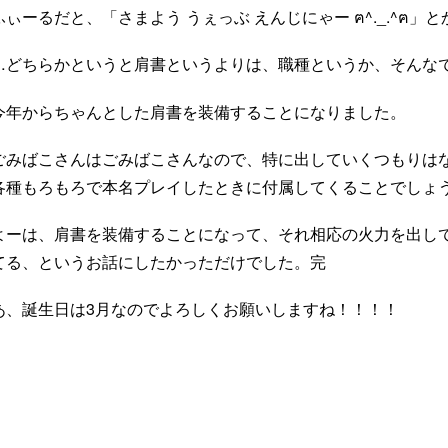
ふぃーるだと、「さまよう うぇっぶ えんじにゃー ฅ^._.^ฅ」
…どちらかというと肩書というよりは、職種というか、そんな
今年からちゃんとした肩書を装備することになりました。
ごみばこさんはごみばこさんなので、特に出していくつもりは
各種もろもろで本名プレイしたときに付属してくることでしょ
よーは、肩書を装備することになって、それ相応の火力を出し
てる、というお話にしたかっただけでした。完
あ、誕生日は3月なのでよろしくお願いしますね！！！！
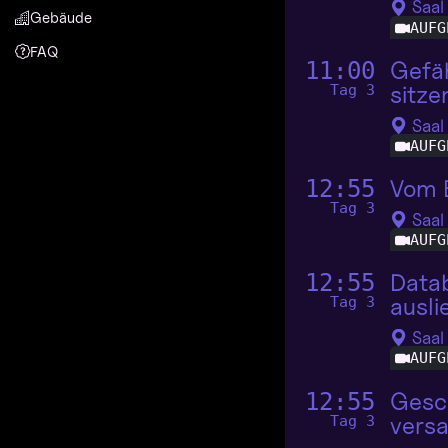
Saal
Gebäude
AUFG
FAQ
Gefäh
11:00
sitze
Tag 3
Saal
AUFG
Vom B
12:55
Tag 3
Saal
AUFG
Data
12:55
ausli
Tag 3
Saal
AUFG
Gesch
12:55
vers
Tag 3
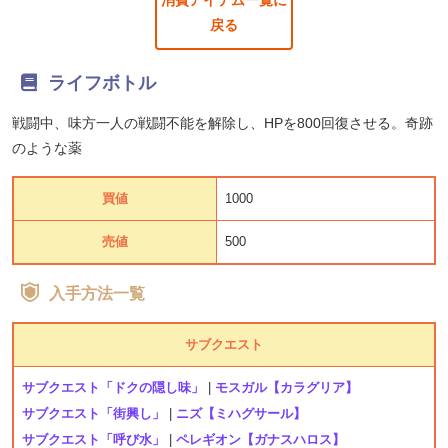
消費アイテム一覧に
戻る
ライフボトル
戦闘中、味方一人の戦闘不能を解除し、HPを800回復させる。奇跡
のような薬
買値
1000
売値
500
入手方法一覧
サブクエスト
サブクエスト「ドクの隠し味」
|
モスガル【カラグリア】
サブクエスト「街興し」
|
ニズ【ミハグサール】
サブクエスト「呼び水」
|
ペレギオン【ガナスハロス】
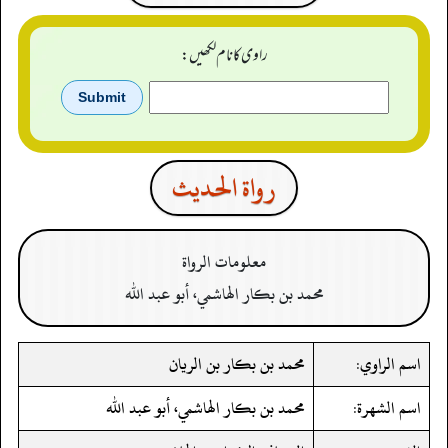
راوی کا نام لکھیں:
رواة الحدیث
معلومات الرواة
محمد بن بكار الهاشمي، أبو عبد الله
اسم الراوي:
محمد بن بكار بن الريان
اسم الشهرة:
محمد بن بكار الهاشمي، أبو عبد الله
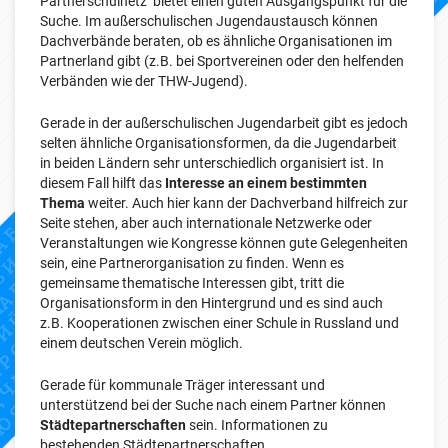
Partnerschulnetz bietet einen guten Ausgangspunkt für die
Suche. Im außerschulischen Jugendaustausch können
Dachverbände beraten, ob es ähnliche Organisationen im
Partnerland gibt (z.B. bei Sportvereinen oder den helfenden
Verbänden wie der THW-Jugend).
Gerade in der außerschulischen Jugendarbeit gibt es jedoch
selten ähnliche Organisationsformen, da die Jugendarbeit
in beiden Ländern sehr unterschiedlich organisiert ist. In
diesem Fall hilft das
Interesse an einem bestimmten
Thema
weiter. Auch hier kann der Dachverband hilfreich zur
Seite stehen, aber auch internationale Netzwerke oder
Veranstaltungen wie Kongresse können gute Gelegenheiten
sein, eine Partnerorganisation zu finden. Wenn es
gemeinsame thematische Interessen gibt, tritt die
Organisationsform in den Hintergrund und es sind auch
z.B. Kooperationen zwischen einer Schule in Russland und
einem deutschen Verein möglich.
Gerade für kommunale Träger interessant und
unterstützend bei der Suche nach einem Partner können
Städtepartnerschaften
sein. Informationen zu
bestehenden Städtepartnerschaften,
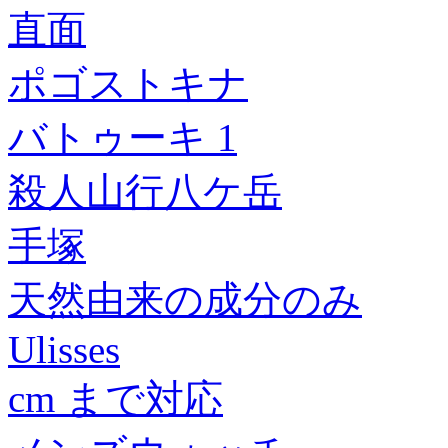
直面
ポゴストキナ
バトゥーキ 1
殺人山行八ケ岳
手塚
天然由来の成分のみ
Ulisses
cm まで対応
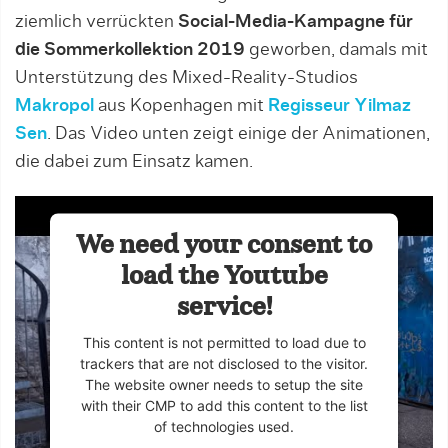
ziemlich verrückten
Social-Media-Kampagne für
die Sommerkollektion 2019
geworben, damals mit
Unterstützung des Mixed-Reality-Studios
Makropol
aus Kopenhagen mit
Regisseur Yilmaz
Sen
. Das Video unten zeigt einige der Animationen,
die dabei zum Einsatz kamen.
We need your consent to
load the Youtube
service!
This content is not permitted to load due to
trackers that are not disclosed to the visitor.
The website owner needs to setup the site
with their CMP to add this content to the list
of technologies used.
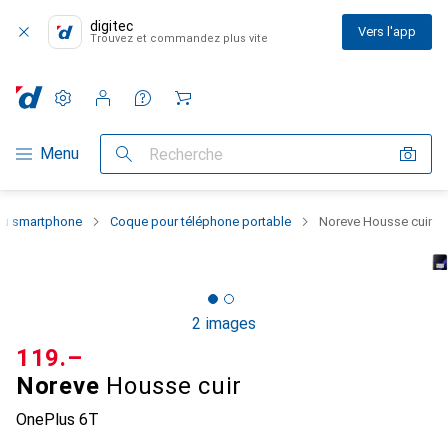
digitec
Vers l'app
Trouvez et commandez plus vite
Paramètres
Compte client
Listes de comparaison
Listes d'envies
Panier
Navigation par catégorie
Menu
Recherche
 du smartphone
Coque pour téléphone portable
Noreve Housse cuir
2 images
CHF
119.–
Noreve
Housse cuir
OnePlus 6T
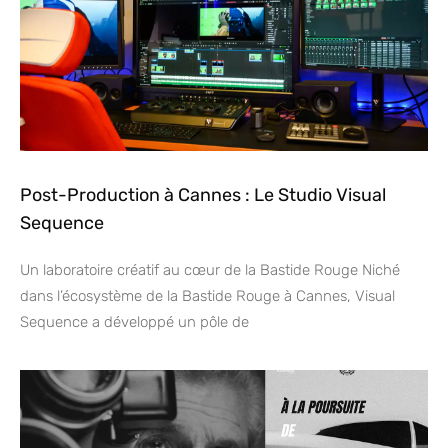
Post-Production à Cannes : Le Studio Visual
Sequence
Un laboratoire créatif au cœur de la Bastide Rouge Niché
dans l’écosystème de la Bastide Rouge à Cannes, Visual
Sequence a développé un pôle de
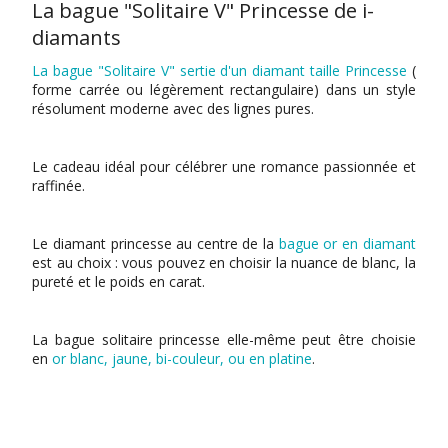
La bague "Solitaire V" Princesse de i-
diamants
La bague "Solitaire V" sertie d'un
diamant taille Princesse
(
forme carrée ou légèrement rectangulaire) dans un style
résolument moderne avec des lignes pures.
Le cadeau idéal pour célébrer une romance passionnée et
raffinée.
Le diamant princesse au centre de la
bague or en diamant
est au choix : vous pouvez en choisir la nuance de blanc, la
pureté et le poids en carat.
La bague solitaire princesse elle-même peut être choisie
en
or blanc, jaune, bi-couleur, ou en platine
.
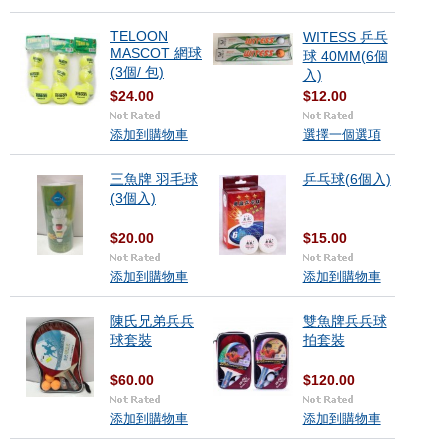
TELOON
WITESS 乒乓
MASCOT 網球
球 40MM(6個
(3個/ 包)
入)
$24.00
$12.00
添加到購物車
選擇一個選項
三魚牌 羽毛球
乒乓球(6個入)
(3個入)
$20.00
$15.00
添加到購物車
添加到購物車
陳氏兄弟兵兵
雙魚牌兵兵球
球套裝
拍套裝
$60.00
$120.00
添加到購物車
添加到購物車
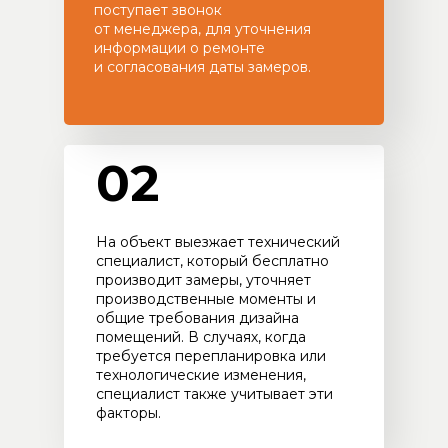
поступает звонок
от менеджера, для уточнения
информации о ремонте
и согласования даты замеров.
02
На объект выезжает технический
специалист, который бесплатно
производит замеры, уточняет
производственные моменты и
общие требования дизайна
помещений. В случаях, когда
требуется перепланировка или
технологические изменения,
специалист также учитывает эти
факторы.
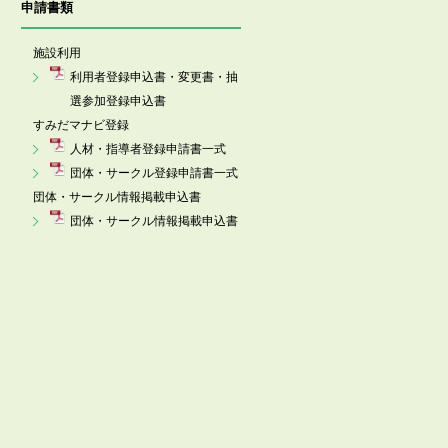
申請書類
施設利用
利用者登録申込書・変更書・抽
選参加登録申込書
すみだマナビ登録
人材・指導者登録申請書一式
団体・サークル登録申請書一式
団体・サークル情報掲載申込書
団体・サークル情報掲載申込書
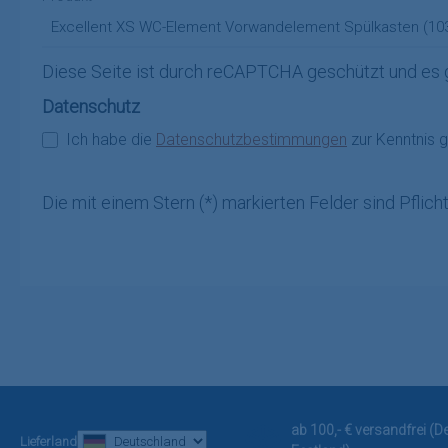
Diese Seite ist durch reCAPTCHA geschützt und es 
Datenschutz
Ich habe die
Datenschutzbestimmungen
zur Kenntnis
Die mit einem Stern (*) markierten Felder sind Pflicht
ab 100,- € versandfrei (
Lieferland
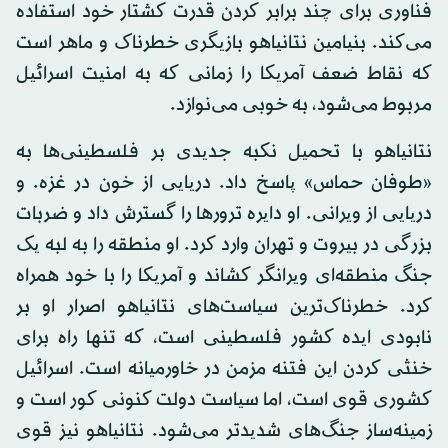
فناوری برای چند برابر کردن قدرت کشتار خود استفاده
می‌کند. بنیامین نتانیاهو بازیگری خطرناک و ماهر است
که نقاط ضعف آمریکا را زمانی که به امنیت اسرائیل
مربوط می‌شود، به خوبی می‌نوازد.
نتانیاهو با تحمیل نکبه جدیدی بر فلسطینی‌ها به
«طوفان حماس» پاسخ داد. دریایی از خون در غزه. و
دریایی از ویرانی. او دایره ترورها را گسترش داد و ضربات
بزرگی در بیروت و تهران وارد کرد. او منطقه را به لبه یک
جنگ منطقه‌ای ویرانگر کشاند و آمریکا را با خود همراه
کرد. خطرناک‌ترین سیاست‌های نتانیاهو اصرار او بر
نابودی ایده کشور فلسطینی است، که تنها راه برای
خنثی کردن این فتنه مزمن در خاورمیانه است. اسرائیل
کشوری قوی است، اما سیاست دولت کنونی کور است و
زمینه‌ساز جنگ‌های شدیدتر می‌شود. نتانیاهو نیز قوی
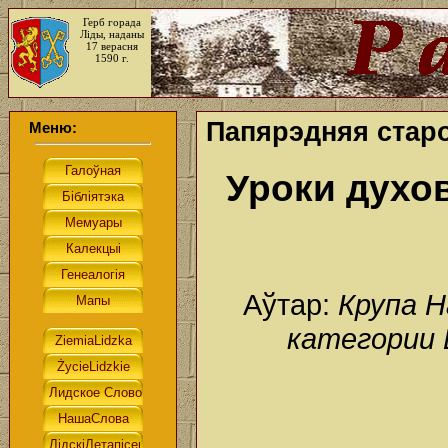
Герб горада
Ліды, наданы
17 верасня
1590 г.
Папярэдняя старо
Меню:
Уроки духо
Аўтар:
Крупа 
категории 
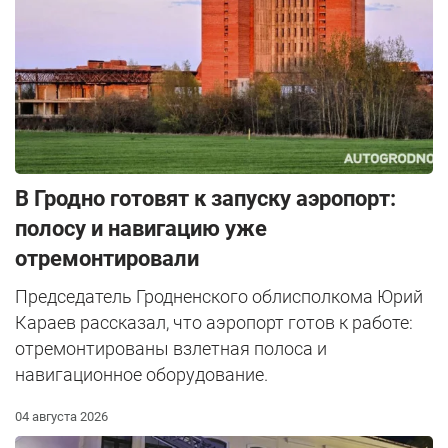
В Гродно готовят к запуску аэропорт:
полосу и навигацию уже
отремонтировали
Председатель Гродненского облисполкома Юрий
Караев рассказал, что аэропорт готов к работе:
отремонтированы взлетная полоса и
навигационное оборудование.
04 августа 2026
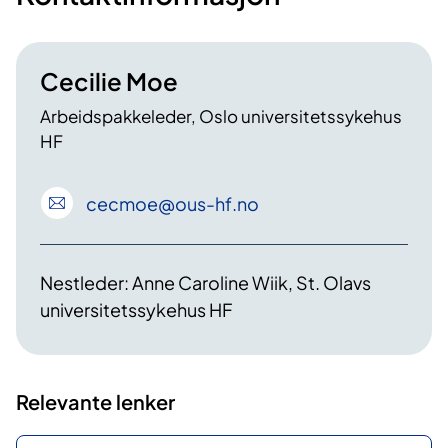
Cecilie Moe
Arbeidspakkeleder, Oslo universitetssykehus
HF
cecmoe
@ous-hf
.no
Nestleder: Anne Caroline Wiik, St. Olavs
universitetssykehus HF
Relevante lenker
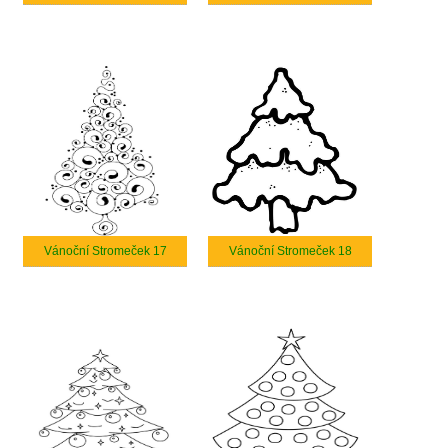
Vánoční Stromeček 17
Vánoční Stromeček 18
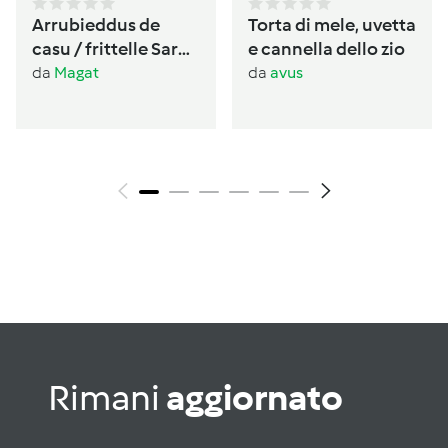
Arrubieddus de
Torta di mele, uvetta
casu / frittelle Sarde
e cannella dello zio
al formaggio di
da
Magat
da
avus
carnevale
Rimani
aggiornato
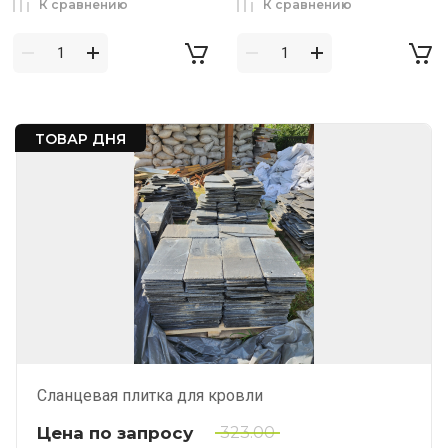
К сравнению
К сравнению
ТОВАР ДНЯ
Сланцевая плитка для кровли
Цена по запросу
323.00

· · ·

## Task requirements
Lines holding the string "Jugendarbeit" in the records: how many are there? Give only the number.

## Output for this task
2